THE alleged Brixton prison escaper, Nessan Quinlivan, appeared in the witness box in his High Court bail application yesterday but refused to answer State counsel's questions about the 1991 jail-break.
Quinlivan is one of a number of men challenging their continued detention after they were released and rearrested because of the confusion arising from Judge Dominic Lynch's delisting.
He was called to reply to evidence given by Limerick detectives on Monday that a witness in a case involving him had been intimidated by persons acting on Quinlivan's behalf.
Questioned by his counsel, Ms Mary Ellen Ring, Quinlivan said he did not know a Mr Michael Lyons of Garryowen, Limerick with whose false imprisonment on August 25th last he is charged. He said he had not made threatening phone calls to Mr Lyons or his relatives. He had not authorised anyone else to do so.
He confirmed that between November 1995 and his arrest in October, he had been signing on daily in Limerick's Henry Street Garda station in accordance with the conditions of his bail. If granted bail, he agreed he would not leave the jurisdiction and would stay away from witnesses who might be giving evidence against him.
Questioned by counsel for the Director of Public Prosecutions Mr Diarmaid McGuinness SC Quinlivan agreed that he was "a familiar sight" around Limerick. He answered "Yes, I suppose so", when asked if he was a person of some notoriety in the city.
But when Mr McGuinness asked him if he had escaped from Brixton Prison in 1991, Ms Ring objected that that was a matter to be decided in another jurisdiction. After some legal debate, Judge Peter Kelly advised Quinlivan that he was not obliged to answer questions that might incriminate him.
When the question was put again, he refused to answer. He accepted that in previous court appearances he had not challenged or contradicted evidence that he had escaped from Brixton, but when counsel for the DPP asked him if he would agree that she "left" Brixton Prison in 1991, he again refused to answer.
He also refused to reply to questions about where he was in July and August 1991, or when he had returned to Ireland, or where he was immediately prior to his arrest in Ireland in April 1993.
After further legal debate, Judge Kelly ruled that the line of questioning was relevant to the bail application and that answers would not tend to incriminate the applicant. He told Quinlivan that if he did not reply to the questions, the court would be entitled to draw certain inferences. When the question of where he was immediately before his 1993 arrest was repeated, however, he again refused to answer.

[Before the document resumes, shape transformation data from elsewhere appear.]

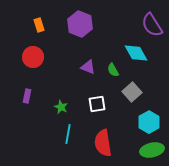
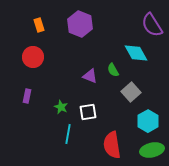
purple triangle: moved 2 px right, 9 px down
gray square: moved 1 px left
white square: moved 9 px left, 8 px down
cyan hexagon: moved 1 px left, 1 px up
red semicircle: moved 9 px right, 2 px down
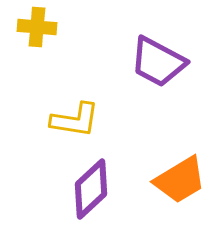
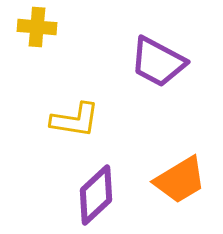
purple diamond: moved 5 px right, 6 px down
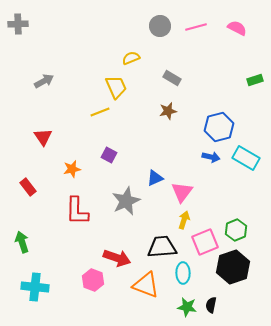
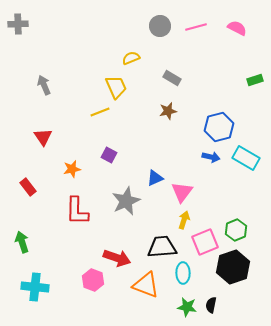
gray arrow: moved 4 px down; rotated 84 degrees counterclockwise
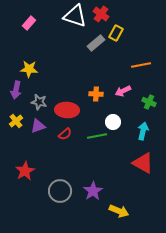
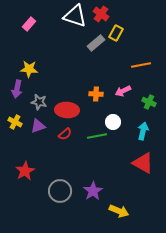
pink rectangle: moved 1 px down
purple arrow: moved 1 px right, 1 px up
yellow cross: moved 1 px left, 1 px down; rotated 24 degrees counterclockwise
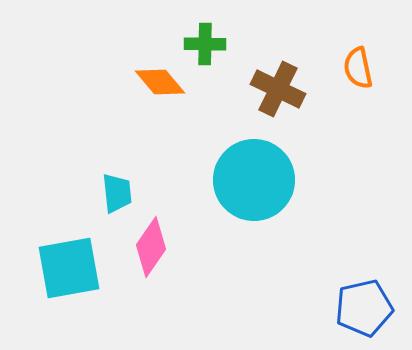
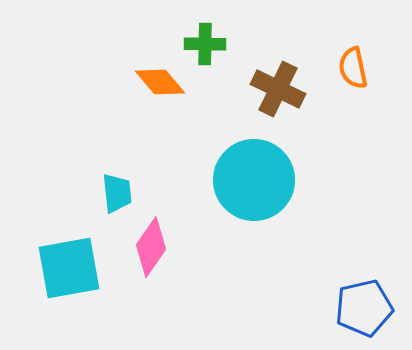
orange semicircle: moved 5 px left
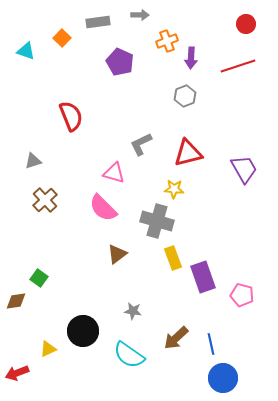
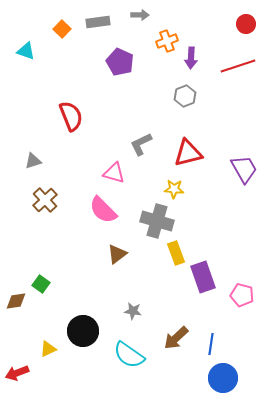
orange square: moved 9 px up
pink semicircle: moved 2 px down
yellow rectangle: moved 3 px right, 5 px up
green square: moved 2 px right, 6 px down
blue line: rotated 20 degrees clockwise
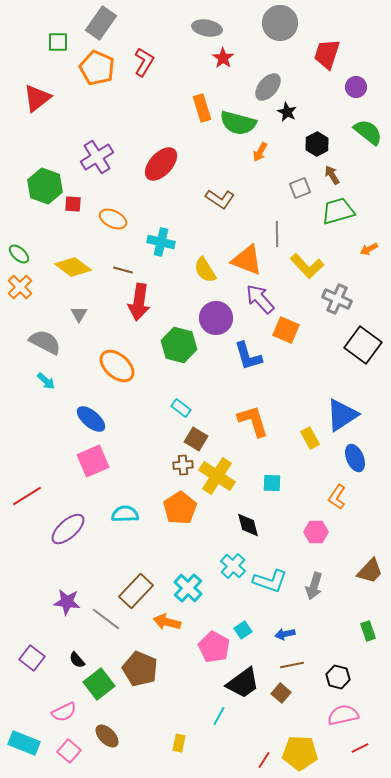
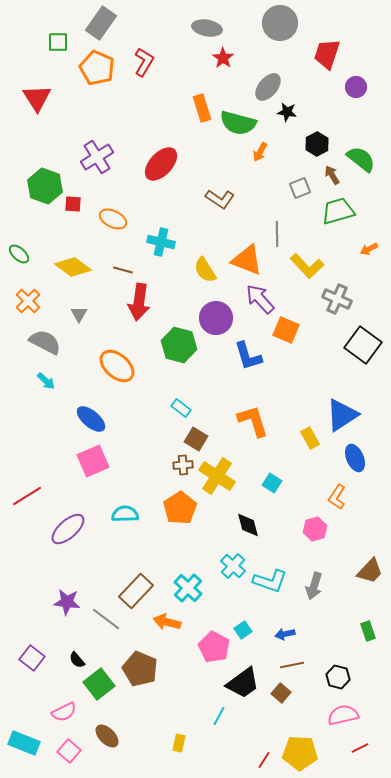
red triangle at (37, 98): rotated 24 degrees counterclockwise
black star at (287, 112): rotated 18 degrees counterclockwise
green semicircle at (368, 132): moved 7 px left, 27 px down
orange cross at (20, 287): moved 8 px right, 14 px down
cyan square at (272, 483): rotated 30 degrees clockwise
pink hexagon at (316, 532): moved 1 px left, 3 px up; rotated 15 degrees counterclockwise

Asking the judge to rule in favour of the bail application, Ms Ring said that the new sureties being offered would leave four different individuals guaranteeing Quinlivan's bail to the amount of £80,000. The applicant had been on bail for 10 months up to October this year and had honoured the terms.
Mr McGuinness said that Quinlivan had been guilty of a "gross abuse of this court" in refusing to answer questions on issues he knew to be involved in his application.
The judge said he would rule on the case and on three other bail applications next Friday.